LBR quota: A bit of (hopefully) ringing rhetoric, courtesy of one Eliza O’Malley!
Authorial sadism: Sorry, Cerenel. Of the people in that scene, you were the best mouthpiece for the elitist point of view. At least I gave you a good reason for it.

on reflection

Oh, that’s why I couldn’t figure out how to end the scene last night.

Because it wasn’t time to end it yet; we needed about eight hundred more words of Eliza having that epiphany I thought was going to happen later. And now it’s clear which of the next several bits of story needs to happen first, before we move along to the others. So if you’ll pardon me, I’ll get back to the book.

kitsune_den, thank you for “Owlsight”

Okay, it’s painfully obvious I had no idea how to end the scene when I finally got to it, but right now that doesn’t matter. I have, at last, written the scene that’s been in my head since before I started writing this book: since I pitched the proposal to Tor, at least. And probably earlier than that. If I had to guess, I’d say 2008, but it might be as far back as 2007.

Eliza ended up getting pov on it, which meant she got to do something unexpectedly cool. And Dead Rick got what he wanted, and now all the characters have to do is save the world.

In about the next ten thousand words, theoretically.

Shyeah right. This is so totally going to run long.


120K! Actually, 122K!

I keep going backwards and forwards in this book, mucking around with crap in earlier scenes, then slapping words onto the end, and that’s why I’ve netted more than 2K today, not counting the words replacing the ones I cut. I think I FINALLY have a working version of Hodge’s Academy scene, which will be a bloody miracle if it’s true. And the thing in there is paying off on the back end with the new scene I added tonight.

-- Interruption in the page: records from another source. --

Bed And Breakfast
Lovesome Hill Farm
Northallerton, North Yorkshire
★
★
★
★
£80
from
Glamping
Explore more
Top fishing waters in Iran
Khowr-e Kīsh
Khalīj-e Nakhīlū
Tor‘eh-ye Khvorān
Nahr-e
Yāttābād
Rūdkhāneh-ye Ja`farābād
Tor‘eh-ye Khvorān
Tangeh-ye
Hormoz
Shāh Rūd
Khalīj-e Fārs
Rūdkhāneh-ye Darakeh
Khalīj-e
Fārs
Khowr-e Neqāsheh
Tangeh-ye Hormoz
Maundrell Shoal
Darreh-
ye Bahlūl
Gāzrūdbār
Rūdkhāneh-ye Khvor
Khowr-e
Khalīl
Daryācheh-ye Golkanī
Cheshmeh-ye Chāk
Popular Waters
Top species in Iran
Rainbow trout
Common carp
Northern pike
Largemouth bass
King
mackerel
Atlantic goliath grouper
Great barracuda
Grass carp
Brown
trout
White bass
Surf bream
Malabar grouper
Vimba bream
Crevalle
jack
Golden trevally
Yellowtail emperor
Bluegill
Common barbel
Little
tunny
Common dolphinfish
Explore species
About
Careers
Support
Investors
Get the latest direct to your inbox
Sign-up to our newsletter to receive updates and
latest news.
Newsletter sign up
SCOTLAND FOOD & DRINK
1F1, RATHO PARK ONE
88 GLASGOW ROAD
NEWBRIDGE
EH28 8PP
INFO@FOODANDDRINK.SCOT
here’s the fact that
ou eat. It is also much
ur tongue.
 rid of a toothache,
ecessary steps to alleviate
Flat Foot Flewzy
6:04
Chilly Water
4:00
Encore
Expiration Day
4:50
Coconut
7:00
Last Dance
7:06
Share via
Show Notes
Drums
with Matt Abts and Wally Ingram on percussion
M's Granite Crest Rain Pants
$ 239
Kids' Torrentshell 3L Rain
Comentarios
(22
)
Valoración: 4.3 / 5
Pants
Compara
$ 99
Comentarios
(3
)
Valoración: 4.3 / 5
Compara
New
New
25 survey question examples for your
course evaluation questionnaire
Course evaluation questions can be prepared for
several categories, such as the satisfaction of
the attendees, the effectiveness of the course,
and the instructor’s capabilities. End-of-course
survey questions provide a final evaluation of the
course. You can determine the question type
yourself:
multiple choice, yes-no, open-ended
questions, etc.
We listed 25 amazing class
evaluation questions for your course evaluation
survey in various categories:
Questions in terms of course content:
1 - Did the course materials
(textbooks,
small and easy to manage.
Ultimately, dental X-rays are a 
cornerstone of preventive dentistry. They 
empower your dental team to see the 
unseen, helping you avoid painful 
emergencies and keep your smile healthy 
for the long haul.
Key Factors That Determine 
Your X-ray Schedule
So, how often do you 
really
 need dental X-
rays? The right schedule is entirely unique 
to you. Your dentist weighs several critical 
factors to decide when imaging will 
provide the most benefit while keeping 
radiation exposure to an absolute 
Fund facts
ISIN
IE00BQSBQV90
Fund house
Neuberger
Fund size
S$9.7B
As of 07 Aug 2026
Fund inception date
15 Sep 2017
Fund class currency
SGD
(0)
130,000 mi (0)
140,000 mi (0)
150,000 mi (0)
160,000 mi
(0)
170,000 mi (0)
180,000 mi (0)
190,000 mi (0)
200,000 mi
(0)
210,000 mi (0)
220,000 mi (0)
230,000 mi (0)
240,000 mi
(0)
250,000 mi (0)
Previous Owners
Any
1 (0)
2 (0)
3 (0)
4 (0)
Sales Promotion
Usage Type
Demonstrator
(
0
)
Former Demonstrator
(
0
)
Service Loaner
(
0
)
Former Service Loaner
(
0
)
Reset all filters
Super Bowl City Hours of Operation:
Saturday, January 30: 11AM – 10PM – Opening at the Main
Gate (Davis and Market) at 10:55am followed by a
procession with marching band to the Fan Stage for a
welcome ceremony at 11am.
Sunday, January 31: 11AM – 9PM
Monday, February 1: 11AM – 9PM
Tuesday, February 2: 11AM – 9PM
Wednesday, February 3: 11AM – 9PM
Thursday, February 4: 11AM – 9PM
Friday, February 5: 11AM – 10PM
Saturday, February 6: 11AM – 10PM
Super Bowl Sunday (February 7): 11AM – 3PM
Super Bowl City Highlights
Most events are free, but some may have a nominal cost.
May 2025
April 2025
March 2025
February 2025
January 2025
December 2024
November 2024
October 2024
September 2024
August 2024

We’re getting into the Thrilling Climax now — if I can just wrangle all the parties into position.

Three weeks to deadline, and some heavy lifting to do before then. I’m very excited about what I’ve got here, but I really need a mallet to beat this damned book into behaving itself.

Oh, and if you know anything about dynamite, please do comment on the previous post.

Word count: 122,086
LBR quota: Blood. And Dead Rick loves me for it.
Authorial sadism: Aside from the Horrible Thing I Can’t Tell You About . . . Dead Rick not getting the specific blood he wants. (Not yet.)